(Structured page parsing data):
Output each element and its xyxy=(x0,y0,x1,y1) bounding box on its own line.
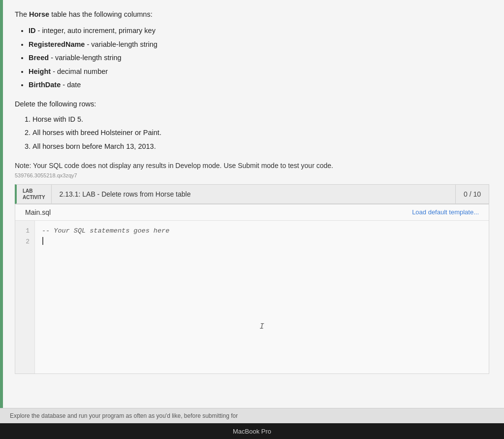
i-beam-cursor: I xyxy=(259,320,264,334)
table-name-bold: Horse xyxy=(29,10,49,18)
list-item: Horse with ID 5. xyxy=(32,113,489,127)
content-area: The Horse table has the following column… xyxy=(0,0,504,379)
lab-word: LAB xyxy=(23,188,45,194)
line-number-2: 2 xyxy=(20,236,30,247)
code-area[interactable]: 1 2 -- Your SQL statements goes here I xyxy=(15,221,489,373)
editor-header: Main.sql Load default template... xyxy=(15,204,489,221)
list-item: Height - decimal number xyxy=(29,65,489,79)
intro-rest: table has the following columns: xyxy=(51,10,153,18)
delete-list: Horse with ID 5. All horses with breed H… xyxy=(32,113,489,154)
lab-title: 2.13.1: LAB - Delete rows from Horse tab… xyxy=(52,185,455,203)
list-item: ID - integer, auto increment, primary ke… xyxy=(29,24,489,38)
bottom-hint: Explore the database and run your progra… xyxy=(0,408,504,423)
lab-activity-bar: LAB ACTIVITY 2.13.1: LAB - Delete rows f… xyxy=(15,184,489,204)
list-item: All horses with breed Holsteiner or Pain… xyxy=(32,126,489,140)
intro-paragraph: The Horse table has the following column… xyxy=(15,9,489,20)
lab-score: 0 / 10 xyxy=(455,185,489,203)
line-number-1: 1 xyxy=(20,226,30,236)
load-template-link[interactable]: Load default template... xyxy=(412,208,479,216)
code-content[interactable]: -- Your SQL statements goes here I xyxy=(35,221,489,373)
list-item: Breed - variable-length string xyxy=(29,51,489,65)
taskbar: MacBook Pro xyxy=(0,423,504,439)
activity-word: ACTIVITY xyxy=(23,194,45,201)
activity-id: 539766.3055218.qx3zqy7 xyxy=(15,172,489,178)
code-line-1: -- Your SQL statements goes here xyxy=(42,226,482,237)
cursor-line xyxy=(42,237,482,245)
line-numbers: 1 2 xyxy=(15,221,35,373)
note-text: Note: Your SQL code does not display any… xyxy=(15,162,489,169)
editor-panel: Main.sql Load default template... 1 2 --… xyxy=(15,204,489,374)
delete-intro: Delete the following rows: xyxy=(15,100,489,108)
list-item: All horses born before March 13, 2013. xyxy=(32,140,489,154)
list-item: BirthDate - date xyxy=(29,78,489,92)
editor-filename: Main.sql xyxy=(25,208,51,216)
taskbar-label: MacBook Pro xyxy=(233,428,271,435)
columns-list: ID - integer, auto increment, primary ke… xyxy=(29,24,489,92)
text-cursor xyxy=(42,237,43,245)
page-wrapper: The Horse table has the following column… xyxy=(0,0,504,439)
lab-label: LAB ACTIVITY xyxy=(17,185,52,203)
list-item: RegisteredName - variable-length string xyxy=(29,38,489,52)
---
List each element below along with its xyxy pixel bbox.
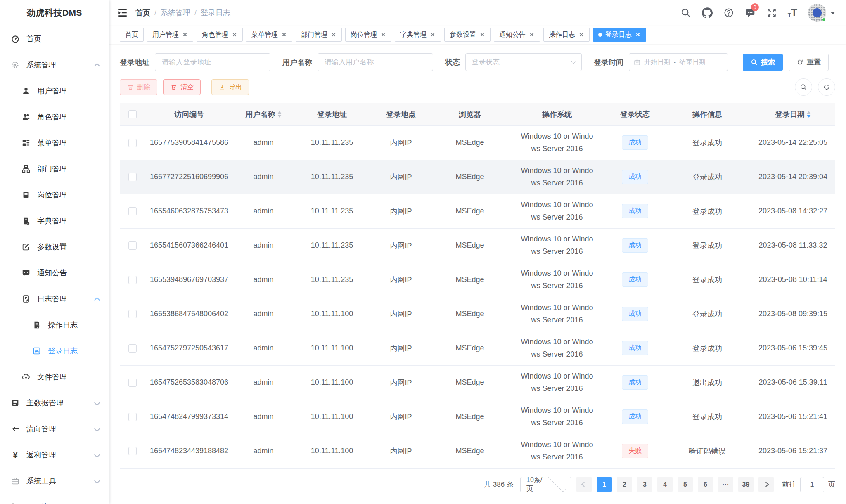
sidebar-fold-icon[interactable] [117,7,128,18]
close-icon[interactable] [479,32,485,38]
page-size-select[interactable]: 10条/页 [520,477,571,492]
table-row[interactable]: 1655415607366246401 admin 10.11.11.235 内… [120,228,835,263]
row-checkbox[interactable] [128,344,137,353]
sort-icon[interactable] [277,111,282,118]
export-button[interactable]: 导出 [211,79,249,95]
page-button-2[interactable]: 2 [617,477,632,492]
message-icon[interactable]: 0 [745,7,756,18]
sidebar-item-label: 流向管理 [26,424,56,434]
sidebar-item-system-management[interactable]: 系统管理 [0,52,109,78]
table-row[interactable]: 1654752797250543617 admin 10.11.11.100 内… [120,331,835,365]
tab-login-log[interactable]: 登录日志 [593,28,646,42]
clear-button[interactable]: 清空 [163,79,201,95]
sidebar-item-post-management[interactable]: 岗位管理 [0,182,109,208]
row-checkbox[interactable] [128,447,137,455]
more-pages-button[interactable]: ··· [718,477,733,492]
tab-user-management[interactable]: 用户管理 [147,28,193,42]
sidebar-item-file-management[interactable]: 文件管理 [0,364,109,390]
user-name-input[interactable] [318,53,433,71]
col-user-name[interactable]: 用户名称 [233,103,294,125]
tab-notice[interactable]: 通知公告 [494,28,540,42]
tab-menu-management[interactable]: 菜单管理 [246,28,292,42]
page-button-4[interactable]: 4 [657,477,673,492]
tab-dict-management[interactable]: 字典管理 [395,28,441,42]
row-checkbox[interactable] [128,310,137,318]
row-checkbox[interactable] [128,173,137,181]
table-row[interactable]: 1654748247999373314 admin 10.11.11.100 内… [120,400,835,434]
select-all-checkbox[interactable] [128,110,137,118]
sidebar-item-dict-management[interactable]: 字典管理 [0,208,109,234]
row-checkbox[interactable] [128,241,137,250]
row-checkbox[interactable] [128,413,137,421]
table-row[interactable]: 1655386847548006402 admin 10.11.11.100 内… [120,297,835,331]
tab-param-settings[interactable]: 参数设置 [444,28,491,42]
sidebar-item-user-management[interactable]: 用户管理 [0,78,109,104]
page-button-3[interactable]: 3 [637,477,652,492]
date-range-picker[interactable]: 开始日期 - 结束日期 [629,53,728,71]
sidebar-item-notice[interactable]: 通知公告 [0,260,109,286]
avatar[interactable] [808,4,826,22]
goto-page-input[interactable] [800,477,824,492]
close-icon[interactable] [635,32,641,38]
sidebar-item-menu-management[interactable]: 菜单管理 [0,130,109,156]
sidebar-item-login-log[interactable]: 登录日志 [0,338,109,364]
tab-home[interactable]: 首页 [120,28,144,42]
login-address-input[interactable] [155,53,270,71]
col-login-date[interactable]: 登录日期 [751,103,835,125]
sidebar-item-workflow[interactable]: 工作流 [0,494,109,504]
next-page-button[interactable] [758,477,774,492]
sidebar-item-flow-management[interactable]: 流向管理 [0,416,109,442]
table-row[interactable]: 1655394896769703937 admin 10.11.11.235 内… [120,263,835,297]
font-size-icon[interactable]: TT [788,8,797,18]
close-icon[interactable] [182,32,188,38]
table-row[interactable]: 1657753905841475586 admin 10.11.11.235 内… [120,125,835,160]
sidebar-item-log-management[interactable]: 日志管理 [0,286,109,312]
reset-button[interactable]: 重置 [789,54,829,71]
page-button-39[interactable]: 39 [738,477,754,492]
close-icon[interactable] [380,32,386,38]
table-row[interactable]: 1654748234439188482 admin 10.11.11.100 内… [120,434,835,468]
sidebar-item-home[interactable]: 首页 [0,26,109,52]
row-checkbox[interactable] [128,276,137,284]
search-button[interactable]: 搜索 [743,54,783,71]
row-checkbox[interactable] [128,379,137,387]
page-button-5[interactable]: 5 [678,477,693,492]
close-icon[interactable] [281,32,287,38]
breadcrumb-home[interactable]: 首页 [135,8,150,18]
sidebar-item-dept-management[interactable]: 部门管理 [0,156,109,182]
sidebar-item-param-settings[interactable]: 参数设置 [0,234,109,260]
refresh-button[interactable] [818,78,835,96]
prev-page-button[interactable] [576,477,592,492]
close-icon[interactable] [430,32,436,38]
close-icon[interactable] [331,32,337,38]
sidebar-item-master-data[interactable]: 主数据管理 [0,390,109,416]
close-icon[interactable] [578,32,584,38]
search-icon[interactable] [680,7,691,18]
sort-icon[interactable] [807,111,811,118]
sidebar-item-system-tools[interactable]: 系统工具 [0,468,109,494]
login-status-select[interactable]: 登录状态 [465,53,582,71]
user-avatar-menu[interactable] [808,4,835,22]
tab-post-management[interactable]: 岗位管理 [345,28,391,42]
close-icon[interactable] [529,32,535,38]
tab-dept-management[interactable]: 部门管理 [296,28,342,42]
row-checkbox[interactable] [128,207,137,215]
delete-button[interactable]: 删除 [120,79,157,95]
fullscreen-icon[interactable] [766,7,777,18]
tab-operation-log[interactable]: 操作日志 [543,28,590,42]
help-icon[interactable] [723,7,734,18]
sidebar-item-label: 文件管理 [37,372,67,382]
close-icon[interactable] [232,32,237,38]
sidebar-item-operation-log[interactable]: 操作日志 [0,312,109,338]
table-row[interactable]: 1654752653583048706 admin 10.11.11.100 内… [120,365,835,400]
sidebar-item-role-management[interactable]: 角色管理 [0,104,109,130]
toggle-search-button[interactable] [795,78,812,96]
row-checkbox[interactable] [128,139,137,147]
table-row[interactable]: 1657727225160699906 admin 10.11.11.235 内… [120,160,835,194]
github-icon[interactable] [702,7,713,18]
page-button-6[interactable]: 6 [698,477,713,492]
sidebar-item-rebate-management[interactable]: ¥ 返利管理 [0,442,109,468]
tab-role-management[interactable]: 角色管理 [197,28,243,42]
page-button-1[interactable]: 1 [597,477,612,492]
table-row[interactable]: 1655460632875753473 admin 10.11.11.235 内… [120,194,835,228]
---
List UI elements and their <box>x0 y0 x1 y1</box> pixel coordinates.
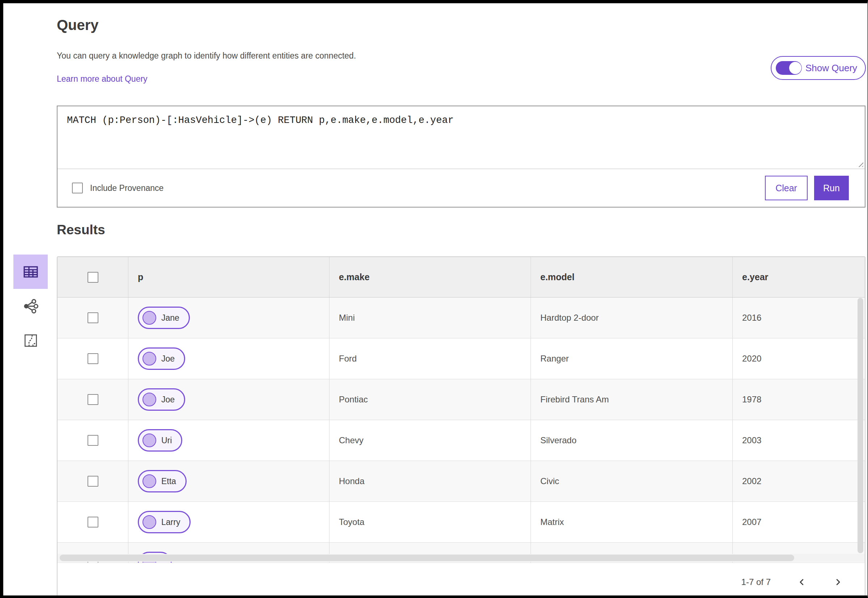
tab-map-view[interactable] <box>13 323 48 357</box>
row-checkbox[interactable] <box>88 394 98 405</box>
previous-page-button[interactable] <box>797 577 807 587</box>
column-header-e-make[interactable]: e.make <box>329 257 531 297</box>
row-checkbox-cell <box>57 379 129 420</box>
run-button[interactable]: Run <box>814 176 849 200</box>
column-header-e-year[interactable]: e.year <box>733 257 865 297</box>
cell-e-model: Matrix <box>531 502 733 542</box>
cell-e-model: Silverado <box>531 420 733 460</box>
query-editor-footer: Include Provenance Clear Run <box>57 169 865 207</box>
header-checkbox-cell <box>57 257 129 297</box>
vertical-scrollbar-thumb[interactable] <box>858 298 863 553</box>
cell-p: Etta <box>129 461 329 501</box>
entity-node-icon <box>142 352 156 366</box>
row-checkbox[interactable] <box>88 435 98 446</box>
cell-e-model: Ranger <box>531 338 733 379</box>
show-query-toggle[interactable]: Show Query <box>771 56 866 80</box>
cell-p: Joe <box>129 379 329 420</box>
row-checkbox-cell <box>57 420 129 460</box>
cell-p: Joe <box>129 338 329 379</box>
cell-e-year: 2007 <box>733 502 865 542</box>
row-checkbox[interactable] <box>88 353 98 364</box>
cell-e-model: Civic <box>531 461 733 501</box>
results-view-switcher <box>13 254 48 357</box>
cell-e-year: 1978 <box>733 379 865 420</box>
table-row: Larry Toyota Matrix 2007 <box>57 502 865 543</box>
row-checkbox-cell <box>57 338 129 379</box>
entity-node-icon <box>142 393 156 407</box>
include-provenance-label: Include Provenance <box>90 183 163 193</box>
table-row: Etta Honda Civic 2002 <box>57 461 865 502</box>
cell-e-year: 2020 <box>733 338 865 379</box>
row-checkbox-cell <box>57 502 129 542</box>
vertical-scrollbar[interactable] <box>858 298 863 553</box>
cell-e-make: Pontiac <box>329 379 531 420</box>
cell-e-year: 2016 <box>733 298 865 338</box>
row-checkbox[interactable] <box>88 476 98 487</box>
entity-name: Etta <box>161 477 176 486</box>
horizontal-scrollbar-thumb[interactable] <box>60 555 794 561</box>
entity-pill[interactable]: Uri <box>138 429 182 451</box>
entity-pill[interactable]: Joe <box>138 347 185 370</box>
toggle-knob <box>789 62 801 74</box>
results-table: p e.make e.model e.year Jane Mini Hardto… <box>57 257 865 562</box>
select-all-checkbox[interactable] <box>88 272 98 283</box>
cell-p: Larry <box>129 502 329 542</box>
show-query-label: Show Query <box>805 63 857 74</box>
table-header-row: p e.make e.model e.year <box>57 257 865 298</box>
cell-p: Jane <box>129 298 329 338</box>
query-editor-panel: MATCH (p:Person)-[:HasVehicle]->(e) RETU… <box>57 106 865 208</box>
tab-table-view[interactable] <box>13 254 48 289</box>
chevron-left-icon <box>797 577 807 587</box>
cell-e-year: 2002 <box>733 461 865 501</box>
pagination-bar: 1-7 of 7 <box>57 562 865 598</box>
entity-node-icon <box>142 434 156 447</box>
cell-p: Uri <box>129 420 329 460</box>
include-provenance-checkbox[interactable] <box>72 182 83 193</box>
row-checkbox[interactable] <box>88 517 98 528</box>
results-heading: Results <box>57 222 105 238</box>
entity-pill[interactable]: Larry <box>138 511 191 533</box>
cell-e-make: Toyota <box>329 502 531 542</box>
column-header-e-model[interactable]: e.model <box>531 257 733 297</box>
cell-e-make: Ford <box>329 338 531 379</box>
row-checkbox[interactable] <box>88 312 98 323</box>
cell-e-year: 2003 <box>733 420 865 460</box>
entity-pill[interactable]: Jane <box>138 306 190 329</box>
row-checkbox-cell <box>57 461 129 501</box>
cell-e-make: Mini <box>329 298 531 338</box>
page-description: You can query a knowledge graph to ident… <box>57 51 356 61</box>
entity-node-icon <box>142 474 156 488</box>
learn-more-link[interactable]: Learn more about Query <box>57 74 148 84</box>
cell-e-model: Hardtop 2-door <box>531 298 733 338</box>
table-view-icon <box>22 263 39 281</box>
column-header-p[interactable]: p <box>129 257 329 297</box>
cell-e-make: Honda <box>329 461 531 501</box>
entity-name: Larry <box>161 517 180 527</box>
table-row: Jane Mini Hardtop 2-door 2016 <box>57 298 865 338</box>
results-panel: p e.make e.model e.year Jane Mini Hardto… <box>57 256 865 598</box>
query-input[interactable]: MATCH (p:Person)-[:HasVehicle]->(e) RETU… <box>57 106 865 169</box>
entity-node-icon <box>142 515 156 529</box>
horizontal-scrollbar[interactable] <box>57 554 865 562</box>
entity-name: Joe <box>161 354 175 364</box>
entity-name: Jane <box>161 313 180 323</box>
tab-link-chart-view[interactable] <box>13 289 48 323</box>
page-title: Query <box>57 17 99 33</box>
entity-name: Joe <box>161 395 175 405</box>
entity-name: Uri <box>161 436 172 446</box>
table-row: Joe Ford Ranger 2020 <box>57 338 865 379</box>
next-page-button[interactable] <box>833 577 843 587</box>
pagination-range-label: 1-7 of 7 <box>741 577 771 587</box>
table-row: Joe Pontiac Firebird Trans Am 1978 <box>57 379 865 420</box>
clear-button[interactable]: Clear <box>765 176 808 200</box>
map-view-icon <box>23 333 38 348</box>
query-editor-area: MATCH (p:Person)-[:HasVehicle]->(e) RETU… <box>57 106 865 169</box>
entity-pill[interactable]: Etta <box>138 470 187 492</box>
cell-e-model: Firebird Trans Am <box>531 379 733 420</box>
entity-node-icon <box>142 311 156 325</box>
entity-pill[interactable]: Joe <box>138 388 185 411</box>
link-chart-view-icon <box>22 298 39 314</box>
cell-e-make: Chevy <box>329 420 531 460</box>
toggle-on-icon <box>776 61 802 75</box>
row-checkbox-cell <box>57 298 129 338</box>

(EXERCISE OBJECTIVE): Only a number is expected: how many lines of the data include the string "Firebird".

(TASK ANSWER): 2